Closed nyrosmith closed 5 years ago
Love it. Let's do that 👍
Regarding to this line
const looksLikeAbsolutePath = /^(?!\.?\.\/).+$/.test('exists')
is true. But the node documentation says this in not an absolute posix path.
I am really confused now. May it be possible that we don't ask for valid absolute paths at all? Pinging @kentcdodds @bebraw @jonathanewerner for clarification.
To be honest i'm not 100% positive that "foobar" would classify as an absolute POSIX path -- not sure what my intention was there -- maybe it had something to do with webpack handling a path like "foobar" as an absolute path?

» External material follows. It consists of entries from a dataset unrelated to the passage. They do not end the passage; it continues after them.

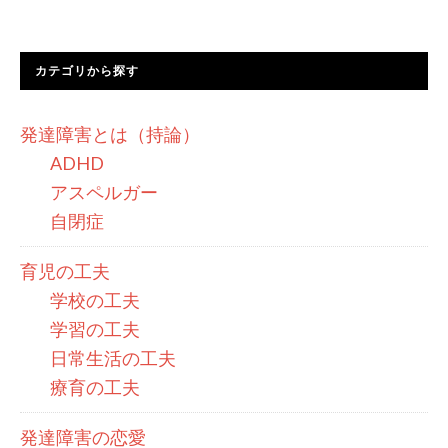
カテゴリから探す
発達障害とは（持論）
ADHD
アスペルガー
自閉症
育児の工夫
学校の工夫
学習の工夫
日常生活の工夫
療育の工夫
発達障害の恋愛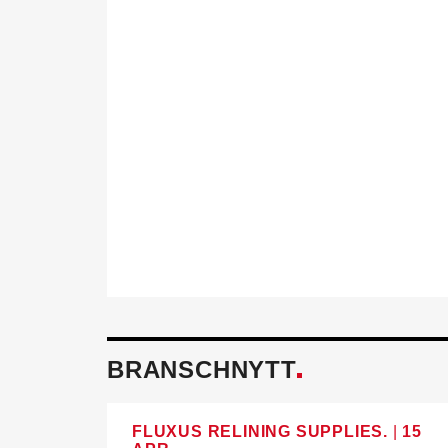
Föreningen fö
Tillsammans skapar vi ett h
och miljö mår bra. Aktivitet
behöver för att utvecklas i 
också.
Läs mer om fördelarna av 
BRANSCHNYTT
FLUXUS RELINING SUPPLIES.
|
15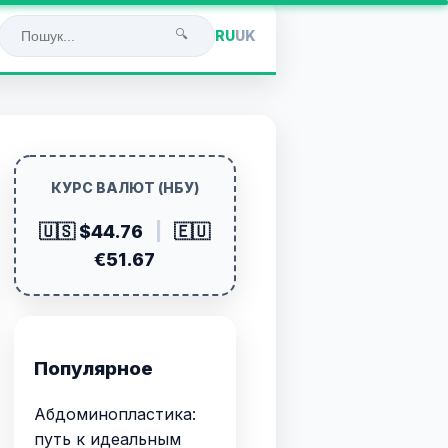
🔍
RU
UK
КУРС ВАЛЮТ (НБУ)
🇺🇸 $44.76
|
🇪🇺
€51.67
Популярное
Абдоминопластика:
путь к идеальным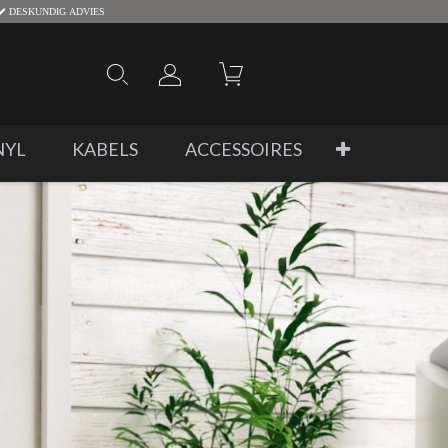
DESKUNDIG ADVIES
NYL
KABELS
ACCESSOIRES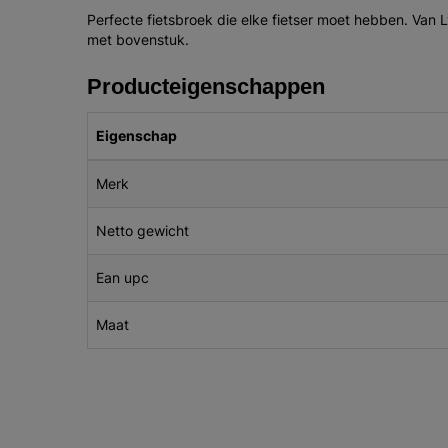
Perfecte fietsbroek die elke fietser moet hebben. Van
met bovenstuk.
Producteigenschappen
Eigenschap
Merk
Netto gewicht
Ean upc
Maat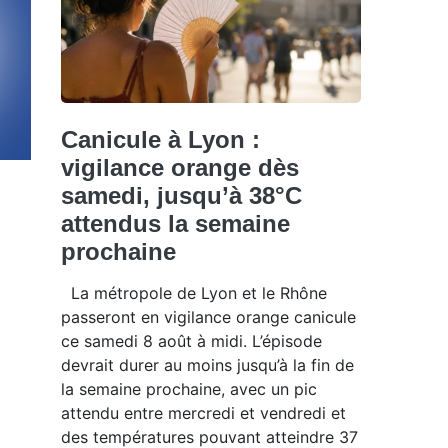
Canicule à Lyon :
vigilance orange dès
samedi, jusqu’à 38°C
attendus la semaine
prochaine
La métropole de Lyon et le Rhône
passeront en vigilance orange canicule
ce samedi 8 août à midi. L’épisode
devrait durer au moins jusqu’à la fin de
la semaine prochaine, avec un pic
attendu entre mercredi et vendredi et
des températures pouvant atteindre 37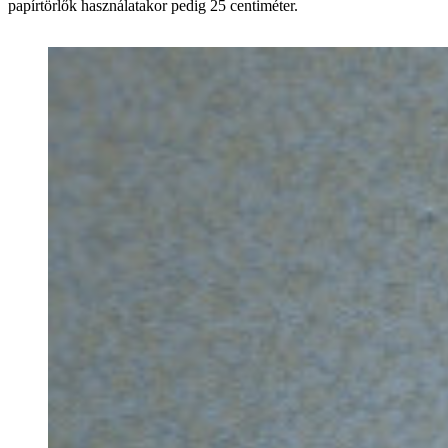
papírtörlők használatakor pedig 25 centiméter.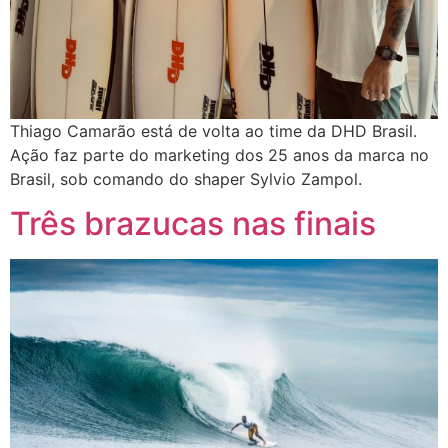
Thiago Camarão está de volta ao time da DHD Brasil.
Ação faz parte do marketing dos 25 anos da marca no
Brasil, sob comando do shaper Sylvio Zampol.
Três brazucas nas finais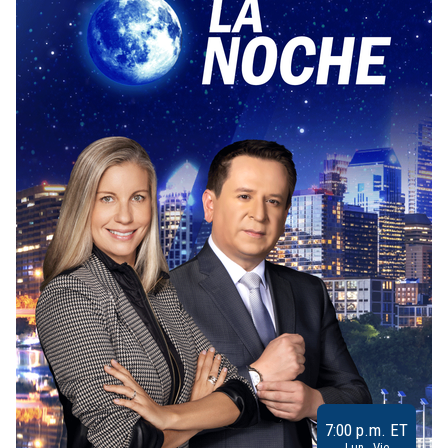
7:00 p.m. ET
Lun - Vie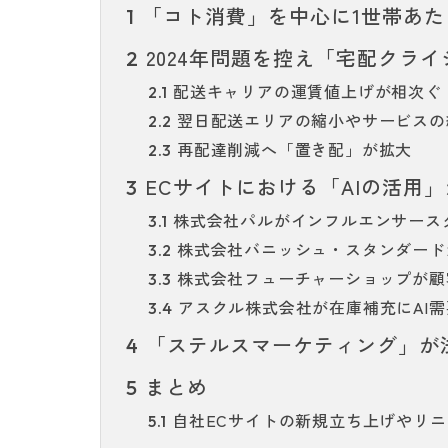
「コト消費」を中心に1世帯あた
1
2024年問題を控え「宅配クラ
2
配送キャリアの運賃値上げが相次ぐ
2.1
翌日配送エリアの縮小やサービスの
2.2
再配達削減へ「置き配」が拡大
2.3
ECサイトにおける「AIの活用
3
株式会社パルがインフルエンサースタ
3.1
株式会社バニッシュ・スタンダードがST
3.2
株式会社フューチャーショップが顧
3.3
アスクル株式会社が在庫補充にAI
3.4
「ステルスマーケティング」が
4
まとめ
5
自社ECサイトの新規立ち上げやリ
5.1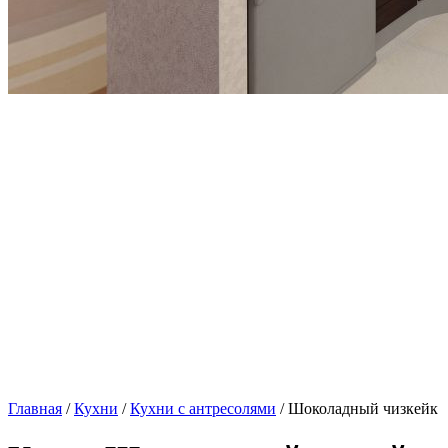
Главная
/
Кухни
/
Кухни с антресолями
/ Шоколадный чизкейк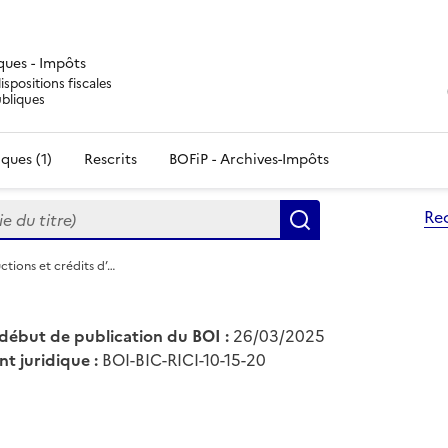
iques - Impôts
ispositions fiscales
ubliques
ques (1)
Rescrits
BOFiP - Archives-Impôts
du titre)
Re
Rechercher
ctions et crédits d’…
début de publication du BOI :
26/03/2025
nt juridique :
BOI-BIC-RICI-10-15-20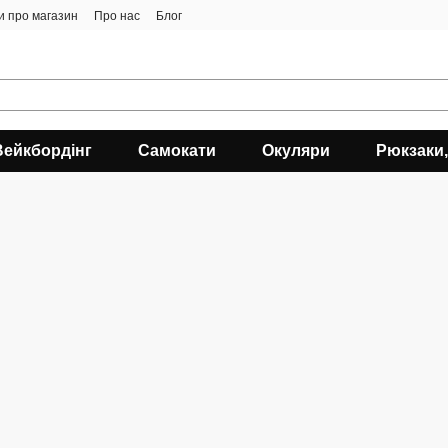
ки про магазин
Про нас
Блог
Вейкбордінг
Самокати
Окуляри
Рюкзаки,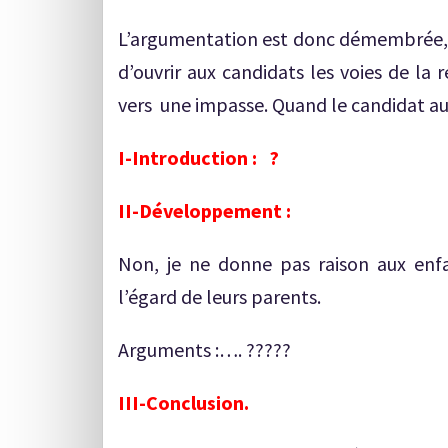
L’argumentation est donc démembrée, mu
d’ouvrir aux candidats les voies de la r
vers une impasse. Quand le candidat aura
I-Introduction : ?
II-Développement :
Non, je ne donne pas raison aux enfa
l’égard de leurs parents.
Arguments :…. ?????
III-Conclusion.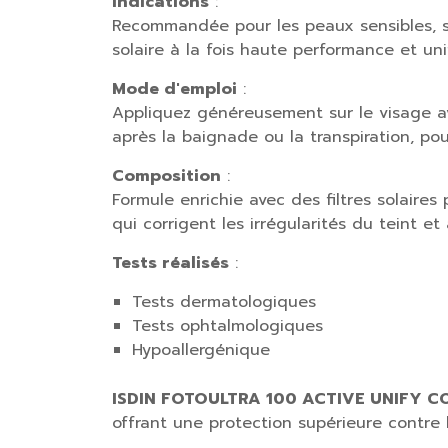
Indications
:
Recommandée pour les peaux sensibles, su
solaire à la fois haute performance et uni
Mode d'emploi
:
Appliquez généreusement sur le visage ava
après la baignade ou la transpiration, pou
Composition
:
Formule enrichie avec des filtres solaire
qui corrigent les irrégularités du teint et
Tests réalisés
:
Tests dermatologiques
Tests ophtalmologiques
Hypoallergénique
ISDIN FOTOULTRA 100 ACTIVE UNIFY C
offrant une protection supérieure contre 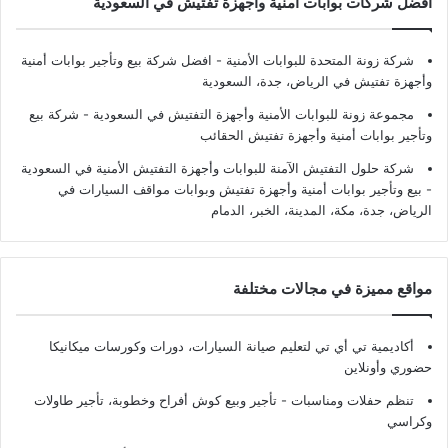
أفضل شركات بوابات أمنية وأجهزة تفتيش في السعودية
شركة زونة المتحدة للبوابات الأمنية - افضل شركة بيع وتأجير بوابات أمنية
وأجهزة تفتيش في الرياض، جدة، السعودية
مجموعة زونة للبوابات الأمنية وأجهزة التفتيش في السعودية - شركة بيع
وتأجير بوابات أمنية وأجهزة تفتيش الحقائب
شركة حلول التفتيش الآمنة للبوابات وأجهزة التفتيش الأمنية في السعودية
- بيع وتأجير بوابات أمنية وأجهزة تفتيش وبوابات مواقف السيارات في
الرياض، جدة، مكة، المدينة، الخبر، الدمام
مواقع مميزة في مجالات مختلفة
أكاديمية تي أي تي لتعليم صيانة السيارات، دورات وكورسات ميكانيكا
حضوري وأونلاين
تنظم حفلات ومناسبات - تأجير وبيع كوش أفراح وخطوبة، تأجير طاولات
وكراسي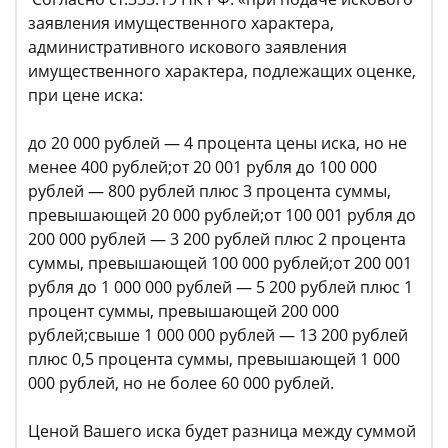
заявления имущественного характера,
административного искового заявления
имущественного характера, подлежащих оценке,
при цене иска:
до 20 000 рублей — 4 процента цены иска, но не
менее 400 рублей;от 20 001 рубля до 100 000
рублей — 800 рублей плюс 3 процента суммы,
превышающей 20 000 рублей;от 100 001 рубля до
200 000 рублей — 3 200 рублей плюс 2 процента
суммы, превышающей 100 000 рублей;от 200 001
рубля до 1 000 000 рублей — 5 200 рублей плюс 1
процент суммы, превышающей 200 000
рублей;свыше 1 000 000 рублей — 13 200 рублей
плюс 0,5 процента суммы, превышающей 1 000
000 рублей, но не более 60 000 рублей.
Ценой Вашего иска будет разница между суммой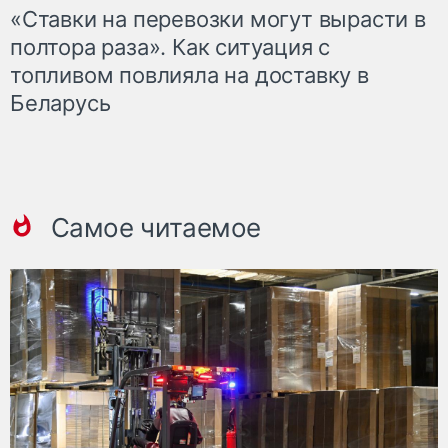
«Ставки на перевозки могут вырасти в
полтора раза». Как ситуация с
топливом повлияла на доставку в
Беларусь
Самое читаемое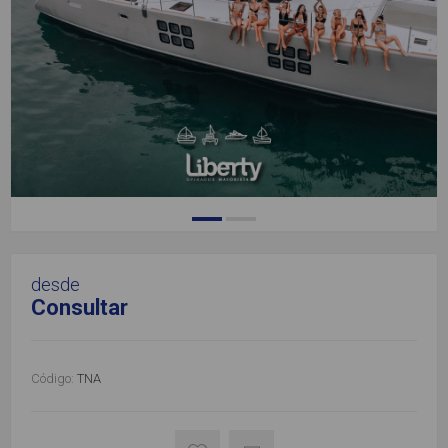
desde
Consultar
Código:
TNA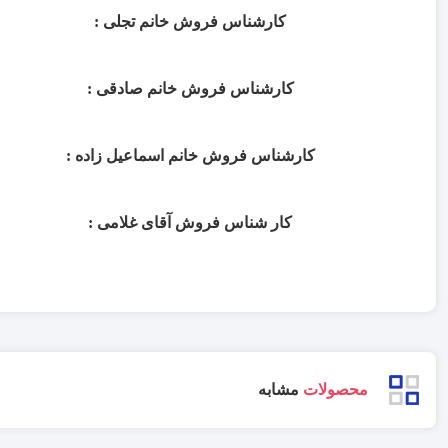
کارشناس فروش خانم تجلی :
کارشناس فروش خانم صادقی :
کارشناس فروش خانم اسماعیل زاده :
کار شناس فروش آقای غلامی :
محصولات
مشابه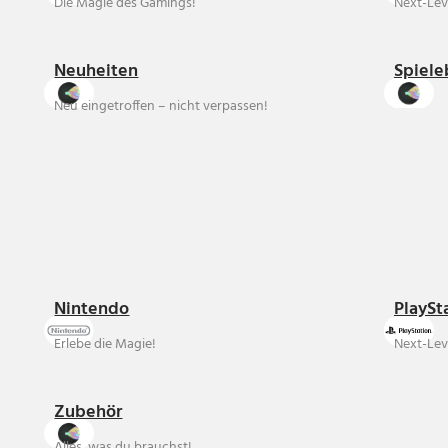
Die Magie des Gamings!
Next-Lev
Neuheiten
Spiele
Neu eingetroffen – nicht verpassen!
Nintendo
PlaySt
Erlebe die Magie!
Next-Lev
Zubehör
Alles, was du brauchst!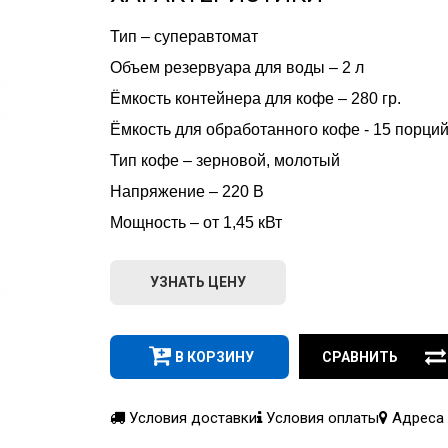
Тип – суперавтомат
Объем резервуара для воды – 2 л
Ёмкость контейнера для кофе – 280 гр.
Ёмкость для обработанного кофе - 15 порци
Тип кофе – зерновой, молотый
Напряжение – 220 В
Мощность – от 1,45 кВт
УЗНАТЬ ЦЕНУ
В КОРЗИНУ
СРАВНИТЬ
Условия доставки
Условия оплаты
Адреса 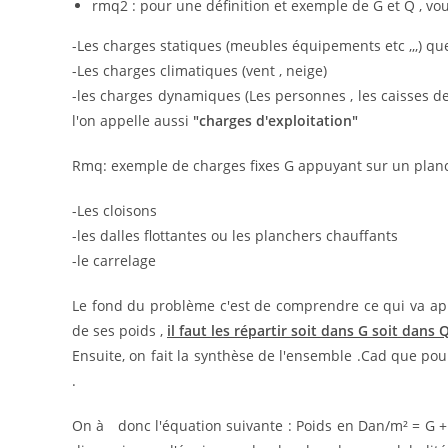
rmq2 : pour une définition et exemple de G et Q , vo
-Les charges statiques (meubles équipements etc ,,,) qu
-Les charges climatiques (vent , neige)
-les charges dynamiques (Les personnes , les caisses de 
l'on appelle aussi
"charges d'exploitation"
Rmq: exemple de charges fixes G appuyant sur un plan
-Les cloisons
-les dalles flottantes ou les planchers chauffants
-le carrelage
Le fond du problème c'est de comprendre ce qui va appu
de ses poids ,
il faut les répartir soit dans G soit dans Q
Ensuite, on fait la synthèse de l'ensemble .Cad que po
.
On à donc l'équation suivante : Poids en Dan/m² = G +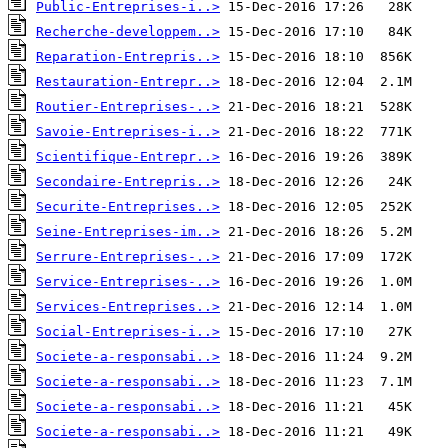
Public-Entreprises-i..>
Recherche-developpem..>
Reparation-Entrepris..>
Restauration-Entrepr..>
Routier-Entreprises-..>
Savoie-Entreprises-i..>
Scientifique-Entrepr..>
Secondaire-Entrepris..>
Securite-Entreprises..>
Seine-Entreprises-im..>
Serrure-Entreprises-..>
Service-Entreprises-..>
Services-Entreprises..>
Social-Entreprises-i..>
Societe-a-responsabi..>
Societe-a-responsabi..>
Societe-a-responsabi..>
Societe-a-responsabi..>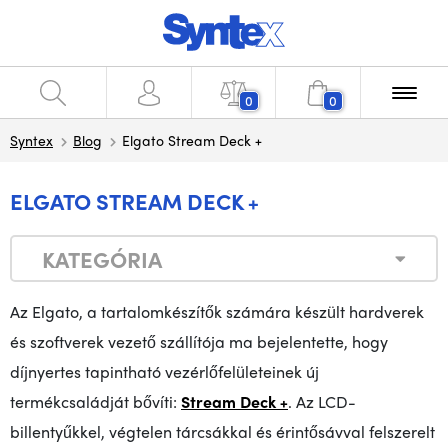
0
0
Syntex
Blog
Elgato Stream Deck +
ELGATO STREAM DECK +
KATEGÓRIA
Az Elgato, a tartalomkészítők számára készült hardverek
és szoftverek vezető szállítója ma bejelentette, hogy
díjnyertes tapintható vezérlőfelületeinek új
termékcsaládját bővíti:
Stream Deck +
. Az LCD-
billentyűkkel, végtelen tárcsákkal és érintősávval felszerelt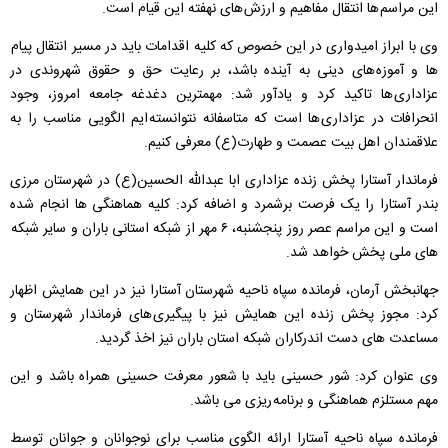
این مراسم ها انتقال مفاهیم و ارزش های نهفته این قیام است.
وی با ابراز امیدواری در این خصوص که کلیه اقدامات باید در مسیر انتقال پیام
ها و آموزه های دینی به آینده باشد، بر رعایت حق و حقوق شهروندی در
عزاداری ها تاکید کرد و یادآور شد: مهمترین دغدغه جامعه امروز، وجود
انحرافات در عزاداری ها است که متاسفانه نتوانسته ایم الگویی مناسب را به
علاقمندان اهل بیت عصمت و طهارت(ع) معرفی کنیم.
فرماندار آستارا پخش زنده عزاداری ابا عبدالله الحسین(ع) در شهرستان مرزی
بندر آستارا را یک فرصت برشمرد و اضافه کرد: کلیه هماهنگی ها انجام شده
است و این مراسم عصر روز پنجشنبه، ۶ مهر از شبکه استانی باران و سایر شبکه
های ملی پخش خواهد شد.
جهانبخش آرمان، فرمانده سپاه ناحیه شهرستان آستارا نیز در این همایش اظهار
کرد: مجوز پخش زنده این همایش نیز با پیگیری های فرماندار شهرستان و
مساعدت های دست اندرکاران شبکه استان باران نیز اخذ گردید.
وی عنوان کرد: شور حسینی باید با شعور معرفت حسینی همراه باشد و این
مهم مستلزم هماهنگی و برنامه ریزی می باشد.
فرمانده سپاه ناحیه آستارا ارائه الگوی مناسب برای نوجوانان و جوانان توسط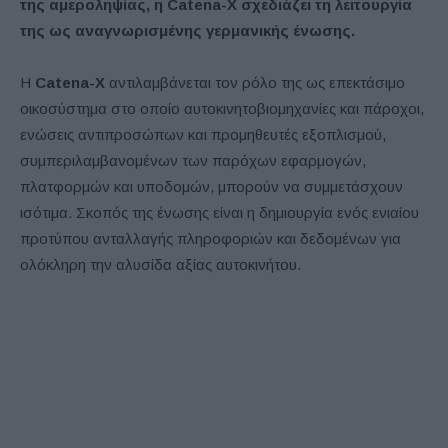
της αμεροληψίας, η Catena-X σχεδιάζει τη λειτουργία
της ως αναγνωρισμένης γερμανικής ένωσης.
Η
Catena-X
αντιλαμβάνεται τον ρόλο της ως επεκτάσιμο
οικοσύστημα στο οποίο αυτοκινητοβιομηχανίες και πάροχοι,
ενώσεις αντιπροσώπων και προμηθευτές εξοπλισμού,
συμπεριλαμβανομένων των παρόχων εφαρμογών,
πλατφορμών και υποδομών, μπορούν να συμμετάσχουν
ισότιμα. Σκοπός της ένωσης είναι η δημιουργία ενός ενιαίου
προτύπου ανταλλαγής πληροφοριών και δεδομένων για
ολόκληρη την αλυσίδα αξίας αυτοκινήτου.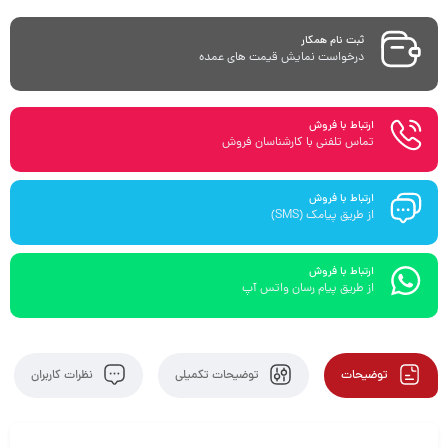
ثبت نام همکار
درخواست نمایش قیمت های عمده
ارتباط با فروش
تماس تلفنی با کارشناسان فروش
ارتباط با فروش
از طریق پیامک (SMS)
ارتباط با فروش
از طریق پیام رسان واتس آپ
توضیحات
توضیحات تکمیلی
نظرات کاربران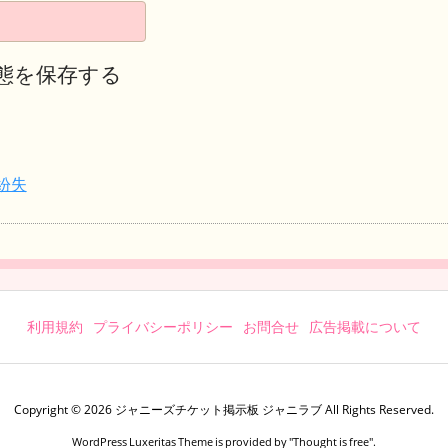
態を保存する
紛失
利用規約
プライバシーポリシー
お問合せ
広告掲載について
Copyright ©
2026
ジャニーズチケット掲示板 ジャニラブ
All Rights Reserved.
WordPress Luxeritas Theme is provided by "
Thought is free
".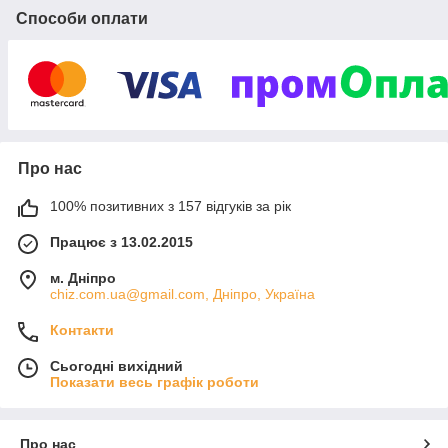
Способи оплати
Про нас
100% позитивних з 157 відгуків за рік
Працює з 13.02.2015
м. Дніпро
chiz.com.ua@gmail.com, Дніпро, Україна
Контакти
Сьогодні вихідний
Показати весь графік роботи
Про нас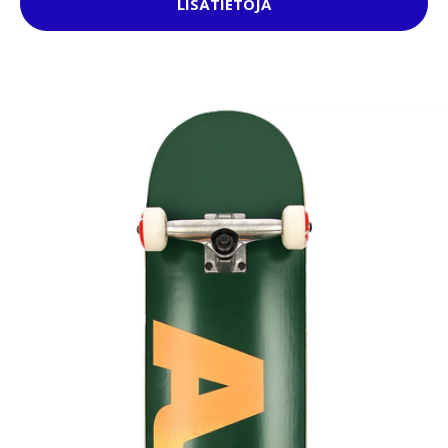
LISÄTIETOJA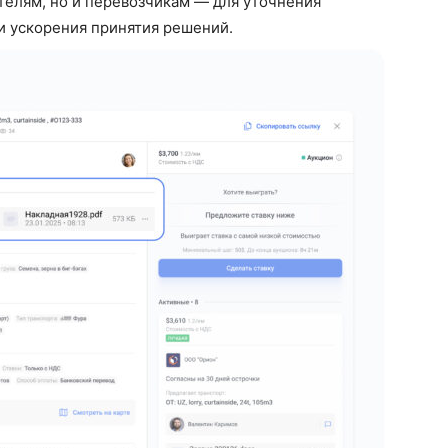
телям, но и перевозчикам — для уточнения
и ускорения принятия решений.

Anyways, lets just replace "looksLikeAbsolutePath" with your suggested library path-is-absolute
, @nyrosmith -- problem solved, no?
I think checking for absolute paths is a big UX win as this is one of the major confusing parts when configuring webpack -- where to use absolute vs relative paths.
This line returns true when given 'bla'. But 'bla' is not an absolute path in Windows.
I'd suggest to use path-is-absolute to solve this issue. With this change we also need to adjust configs to give valid/invalid absolute paths.
If it is ok for you I'll provide a PR as it seems I am the only dev in this world who is using this OS on JS OSS.